Start of LISTED ENTRIES

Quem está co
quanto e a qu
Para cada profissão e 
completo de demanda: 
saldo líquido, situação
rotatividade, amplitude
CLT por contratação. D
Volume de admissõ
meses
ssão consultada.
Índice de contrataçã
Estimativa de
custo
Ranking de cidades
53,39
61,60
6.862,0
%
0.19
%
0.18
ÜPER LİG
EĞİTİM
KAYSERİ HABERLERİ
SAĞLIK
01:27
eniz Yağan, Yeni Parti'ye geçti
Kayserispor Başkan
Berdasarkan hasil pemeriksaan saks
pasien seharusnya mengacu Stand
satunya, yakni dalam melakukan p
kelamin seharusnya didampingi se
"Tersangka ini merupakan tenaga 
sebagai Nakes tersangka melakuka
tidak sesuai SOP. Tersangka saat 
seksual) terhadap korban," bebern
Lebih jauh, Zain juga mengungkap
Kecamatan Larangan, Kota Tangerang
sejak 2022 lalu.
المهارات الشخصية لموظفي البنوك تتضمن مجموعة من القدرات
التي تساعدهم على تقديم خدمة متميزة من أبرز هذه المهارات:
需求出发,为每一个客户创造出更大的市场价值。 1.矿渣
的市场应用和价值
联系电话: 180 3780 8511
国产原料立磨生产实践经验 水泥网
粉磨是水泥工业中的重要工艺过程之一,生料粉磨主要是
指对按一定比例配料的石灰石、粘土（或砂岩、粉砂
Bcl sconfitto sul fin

End of LISTED ENTRIES
Start of LISTED ENTRIES

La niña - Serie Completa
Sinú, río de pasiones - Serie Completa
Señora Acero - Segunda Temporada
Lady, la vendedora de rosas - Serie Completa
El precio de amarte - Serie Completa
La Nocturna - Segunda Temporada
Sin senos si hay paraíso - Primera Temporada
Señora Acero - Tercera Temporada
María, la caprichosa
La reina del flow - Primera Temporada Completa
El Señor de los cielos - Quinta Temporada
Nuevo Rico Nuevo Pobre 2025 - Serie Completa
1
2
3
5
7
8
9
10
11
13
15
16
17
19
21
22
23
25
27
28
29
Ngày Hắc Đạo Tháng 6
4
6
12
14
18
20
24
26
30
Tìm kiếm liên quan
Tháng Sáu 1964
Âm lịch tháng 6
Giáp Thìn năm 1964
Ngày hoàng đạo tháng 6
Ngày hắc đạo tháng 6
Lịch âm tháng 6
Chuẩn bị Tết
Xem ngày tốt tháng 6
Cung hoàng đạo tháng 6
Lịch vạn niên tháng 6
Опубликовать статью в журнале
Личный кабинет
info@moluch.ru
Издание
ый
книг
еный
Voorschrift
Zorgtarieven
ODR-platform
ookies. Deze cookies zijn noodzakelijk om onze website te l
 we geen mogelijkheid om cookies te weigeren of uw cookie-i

End of LISTED ENTRIES

* **WHAT YOU NEED TO DO**
Report the number of lines in the entries where the word "seharusnya" occurs, and add nothing else.

* **OUTPUT FOR THIS EXERCISE**
2